William Jr. left home in 1582 at a young age to go to preparatory school in London where he spent four years. He then began his university career at Cambridge in 1586. He spent much of the rest of his short life there.
It is unclear if William ever married. He died in Cambridge in 1607 at age thirty-eight. His place of burial is unknown at this time.
Young William Dakins enrolled as a student at Westminster School in 1582. Westminster along with Merchant Taylors' School, were the most prominent preparatory schools of England's capital city, London.
He was admitted on scholarship to Trinity College, Cambridge in 1586. He graduated B.A. in 1591 and proceeded M.A. in 1596.
Shortly after receiving his B.A. in 1591, William Dakins was elected as a fellow of his college, Trinity. Eleven years later he was appointed as a Greek lecturer at Trinity, testimony to his expertise in that ancient language and also to his success as a teacher.
His first and only pastoral assignment came in 1603 when he became vicar of Trumpington, an ancient village adjoining Cambridge. He served there until 1605. Leaving the vicarage may well have been occasioned by his involvement in the new translation.
In the fall of 1606 he was appointed junior dean of his alma mater, Trinity College. He served in this position only a few months before dying on 18 February 1607.
William Dakins and the Translation
William Dakins was unquestionably an outstanding scholar. His special expertise was Greek which explains his appointment to the Second Westminster Company that had responsibility for translating the Epistles of the New Testament. The ancient texts of the Epistles were written largely in Greek, and Dakins' knowledge would have proved invaluable. It is not possible now to know the exact part he played in the translation because he died early in 1607. He wasn't able to see the project through to the end, but the final King James Bible surely bears William Dakins' imprint.
While little is known of the personality of William Dakins, there is much more information about his father for whom he was named. The senior William Dakins, like his son, was a Cambridge graduate, later serving as fellow and dean of his college. However, he left the academic life of the university to become a country parson, serving his parish church of St. Mary's for almost forty years. Upon his death in 1598 a monument was raised to his honor. It read:
William Dakins M.A. vicar of Ashwell, who having lived piously towards God, righteously towards men, and soberly as to self, for seventy five years, died 18th of February 1598-9, and was buried on the 20th.

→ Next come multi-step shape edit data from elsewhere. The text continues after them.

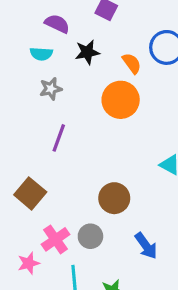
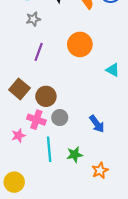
orange circle: (121, 100) -> (80, 44), moved
brown circle: (114, 198) -> (46, 96), moved
pink cross: (56, 239) -> (36, 120), turned -36

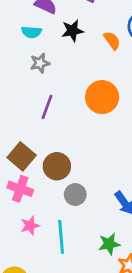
pink cross: (36, 120) -> (20, 189), moved
pink star: (18, 136) -> (30, 226), moved
green star: (75, 155) -> (109, 244), moved

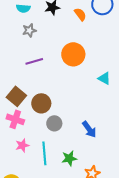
purple line: (47, 107) -> (34, 61), turned 54
green star: (109, 244) -> (69, 158), moved

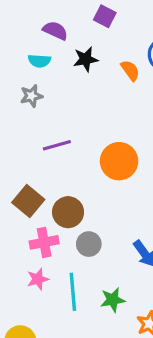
gray star: (29, 30) -> (31, 96), moved
orange circle: (73, 54) -> (119, 161), moved
pink cross: (15, 119) -> (44, 242), moved, turned -30

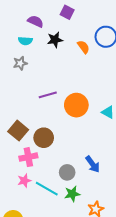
purple line: (57, 145) -> (48, 95), moved
gray circle: (89, 244) -> (67, 172), moved
cyan line: (73, 292) -> (47, 189), turned -55

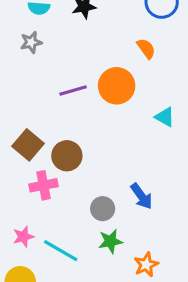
orange semicircle: (83, 47) -> (146, 49), moved
orange circle: (76, 105) -> (117, 86), moved
pink star: (24, 181) -> (23, 237), moved
cyan line: (47, 189) -> (61, 251), moved

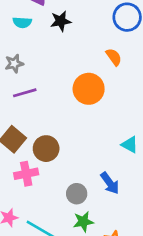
gray star: (31, 42) -> (14, 64), moved
purple line: (73, 90) -> (25, 93), moved
cyan triangle: (165, 117) -> (130, 145), moved

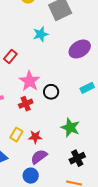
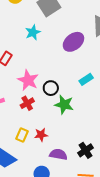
green star: (70, 128) -> (64, 105), moved
purple semicircle: (39, 157) -> (58, 154), moved, turned 54

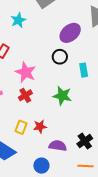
cyan star: (33, 32) -> (18, 20), moved
cyan rectangle: (86, 79) -> (84, 70), turned -64
black circle: (51, 88) -> (60, 57), moved

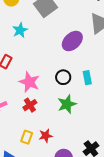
black circle: (60, 57) -> (63, 77), moved
green star: (62, 96) -> (67, 104), turned -30

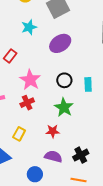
purple ellipse: (72, 41) -> (60, 43), moved
green star: (67, 104) -> (64, 107), turned -30
red star: (46, 136) -> (53, 131), moved

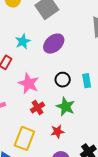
cyan star: (29, 27) -> (23, 41), moved
red cross: (27, 103) -> (38, 107), moved
yellow rectangle: (19, 134) -> (24, 138), size x1.6

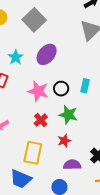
cyan rectangle: (87, 81) -> (85, 86), turned 32
pink star: (29, 83) -> (38, 91), moved

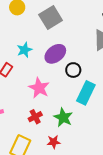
cyan rectangle: (85, 86) -> (86, 93), size x1.6
black circle: (61, 89) -> (73, 70), moved

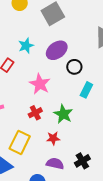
cyan rectangle: (86, 93) -> (86, 90), size x0.7

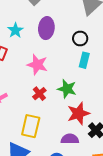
purple ellipse: (57, 50) -> (46, 28), turned -35
black circle: (74, 67) -> (80, 38), moved
red star: (53, 138) -> (78, 113), moved, size x1.6

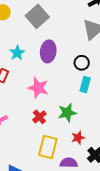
green star: (67, 89) -> (67, 113), turned -30
red star: (78, 113) -> (78, 138), size x0.6
yellow rectangle: (31, 126) -> (48, 147), moved

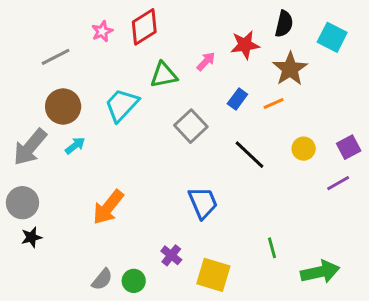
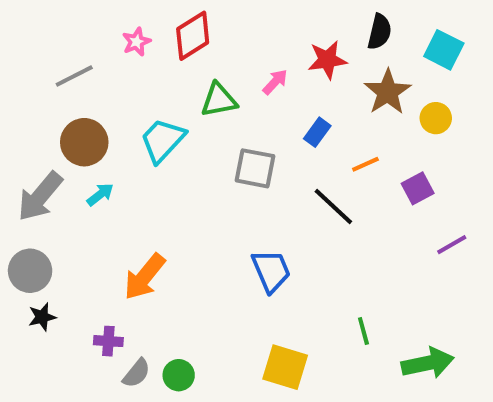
orange line: (274, 103) -> (365, 164), moved
gray square: (191, 126) -> (255, 168), turned -36
purple square: (349, 147) -> (418, 188), moved
yellow circle: (304, 149) -> (436, 118), moved
purple cross: (171, 255) -> (108, 341), moved, turned -35

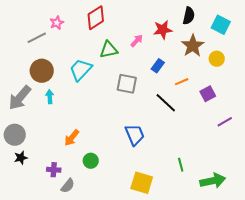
pink star: (136, 42) -> (57, 23), moved
cyan arrow: (100, 194) -> (50, 97), turned -56
orange arrow: (145, 277) -> (72, 138), size x0.7
green circle: (179, 375) -> (91, 161), moved

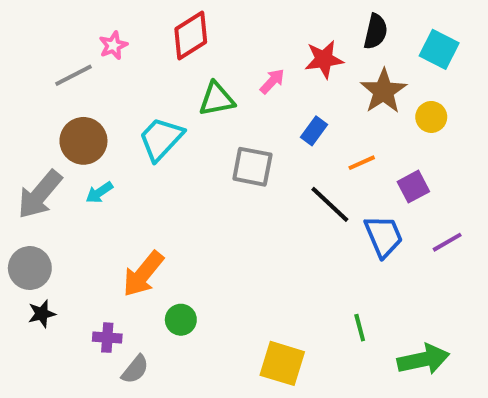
cyan arrow: (50, 97) -> (99, 193), turned -120
blue trapezoid: (135, 135) -> (384, 236), moved
orange arrow: (72, 138) -> (143, 274), size x1.4

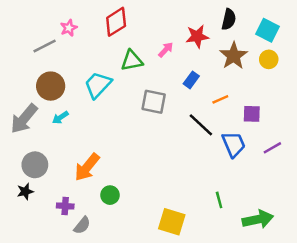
yellow circle: (431, 117) -> (269, 59), moved
purple square: (413, 187) -> (252, 114), turned 30
gray circle: (30, 268) -> (35, 165), moved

William Dakins, Jr. was a vicar of Trumpington, Cambridgeshire where fellow Translators Jeremiah Radcliffe and John Overall likewise served. Trumpington's Church of St. Mary and St. Michael is the final resting place of Sir Roger de Trumpington who has laid entombed there since 1289. Sir Roger was a Crusader and Lord of the Manor. His tomb is overlaid with a heroic scale monumental brass that is one of the most famous of the medieval brasses of England.
There has been some question as to the birthplace of William Dakins and whether he was the Ashwell vicar's son. This question was recently resolved when Ashwell historian, David Short, located the vicar's will which makes clear he did indeed have a son, his namesake, William.